§ Aim of the exercise: For the data that follows, report how many lines include the string "сайте", and write the number alone.

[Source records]
:::
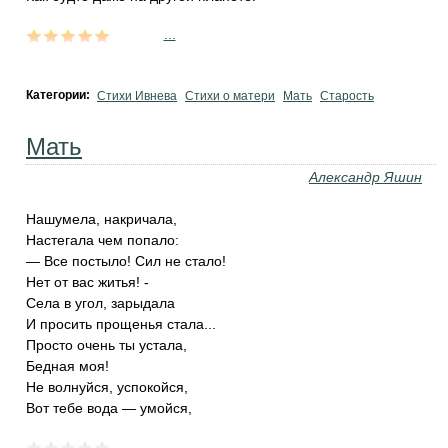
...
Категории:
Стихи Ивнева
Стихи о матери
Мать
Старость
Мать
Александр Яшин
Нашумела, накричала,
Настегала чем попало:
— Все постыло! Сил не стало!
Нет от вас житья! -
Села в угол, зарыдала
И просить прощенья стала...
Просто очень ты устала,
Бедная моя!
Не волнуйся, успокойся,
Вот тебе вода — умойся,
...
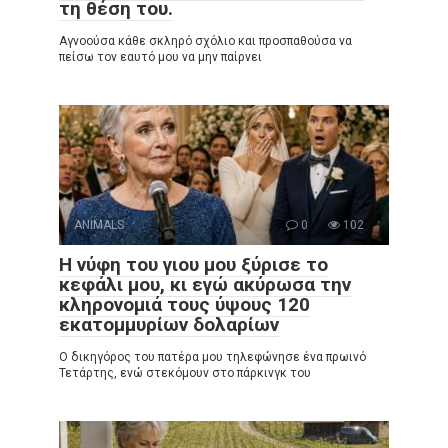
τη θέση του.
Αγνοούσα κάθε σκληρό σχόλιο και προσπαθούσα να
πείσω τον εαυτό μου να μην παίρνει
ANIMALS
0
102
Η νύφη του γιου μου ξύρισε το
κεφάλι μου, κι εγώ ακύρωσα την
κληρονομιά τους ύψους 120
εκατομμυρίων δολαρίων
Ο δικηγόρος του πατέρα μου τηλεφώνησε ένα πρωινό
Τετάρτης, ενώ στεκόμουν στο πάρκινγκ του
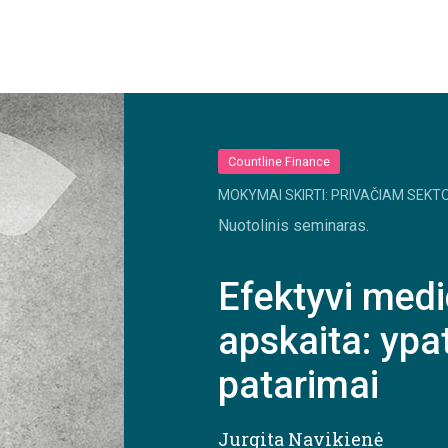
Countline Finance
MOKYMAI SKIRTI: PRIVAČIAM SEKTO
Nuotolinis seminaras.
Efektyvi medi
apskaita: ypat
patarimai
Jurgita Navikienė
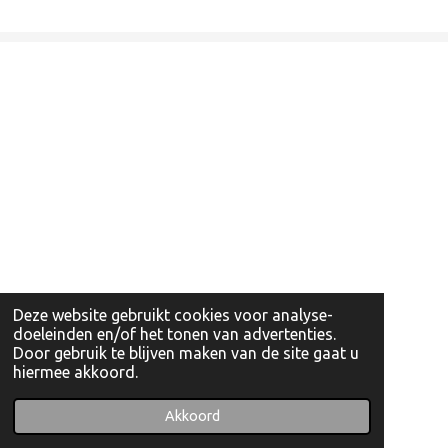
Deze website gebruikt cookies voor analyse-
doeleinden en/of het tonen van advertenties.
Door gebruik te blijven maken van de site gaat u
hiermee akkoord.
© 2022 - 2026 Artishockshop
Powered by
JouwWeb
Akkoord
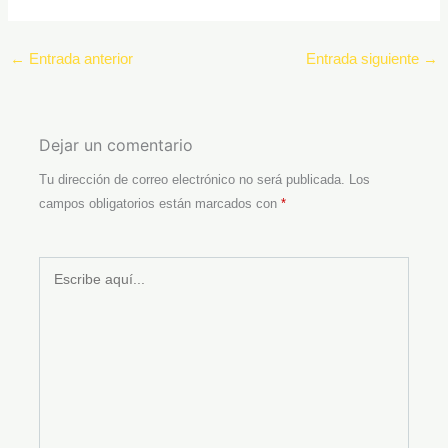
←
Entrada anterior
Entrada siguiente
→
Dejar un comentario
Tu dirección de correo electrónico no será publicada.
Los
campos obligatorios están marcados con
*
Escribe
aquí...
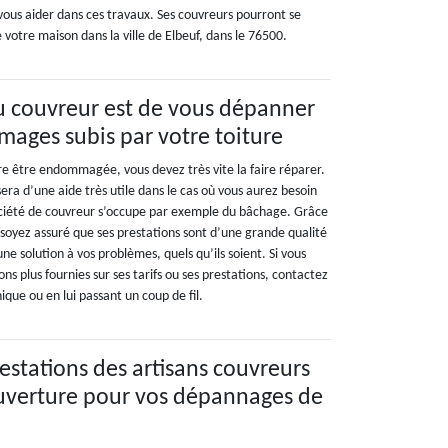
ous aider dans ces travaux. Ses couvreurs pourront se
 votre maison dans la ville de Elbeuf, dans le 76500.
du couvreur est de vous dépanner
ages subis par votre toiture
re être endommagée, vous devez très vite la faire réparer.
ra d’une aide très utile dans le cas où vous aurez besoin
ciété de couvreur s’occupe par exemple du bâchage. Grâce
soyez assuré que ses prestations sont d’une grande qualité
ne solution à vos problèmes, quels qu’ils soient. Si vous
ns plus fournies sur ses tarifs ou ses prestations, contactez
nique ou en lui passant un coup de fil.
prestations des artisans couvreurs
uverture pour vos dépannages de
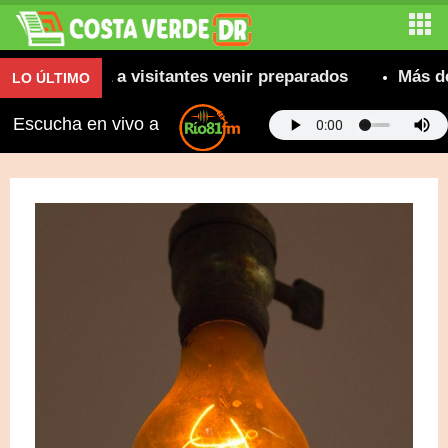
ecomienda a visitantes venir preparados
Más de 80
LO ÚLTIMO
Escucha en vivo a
:::
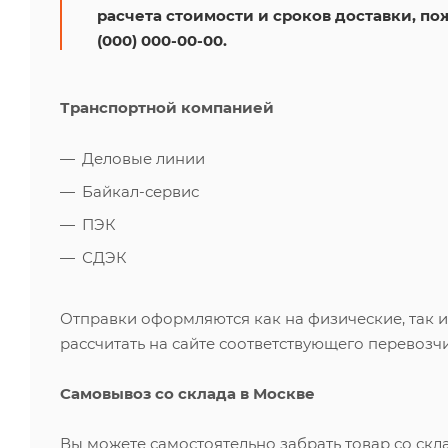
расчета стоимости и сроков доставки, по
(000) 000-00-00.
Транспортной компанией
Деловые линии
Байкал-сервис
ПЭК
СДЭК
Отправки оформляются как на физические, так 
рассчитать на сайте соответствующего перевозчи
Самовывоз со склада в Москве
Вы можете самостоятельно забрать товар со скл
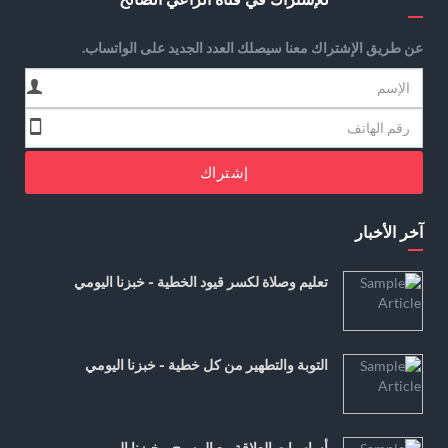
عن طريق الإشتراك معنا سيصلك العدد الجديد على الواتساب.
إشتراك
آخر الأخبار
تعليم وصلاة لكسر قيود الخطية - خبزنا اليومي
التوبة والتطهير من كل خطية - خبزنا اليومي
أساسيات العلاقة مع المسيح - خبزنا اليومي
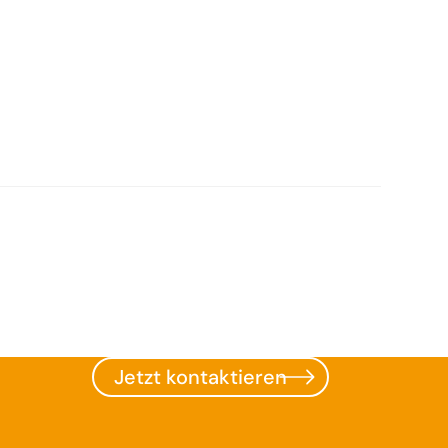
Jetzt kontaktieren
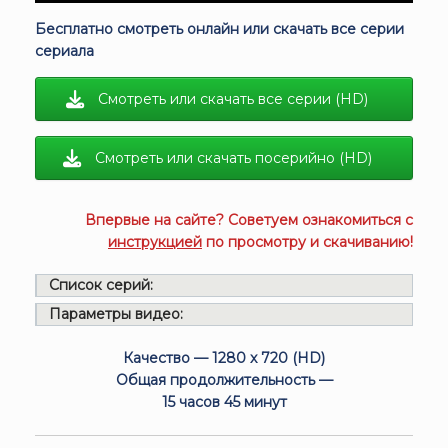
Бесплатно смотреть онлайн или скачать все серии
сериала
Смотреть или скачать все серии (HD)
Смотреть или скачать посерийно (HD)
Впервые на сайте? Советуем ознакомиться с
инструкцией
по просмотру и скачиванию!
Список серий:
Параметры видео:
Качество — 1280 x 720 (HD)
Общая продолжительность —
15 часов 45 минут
:::
§ Response box: 2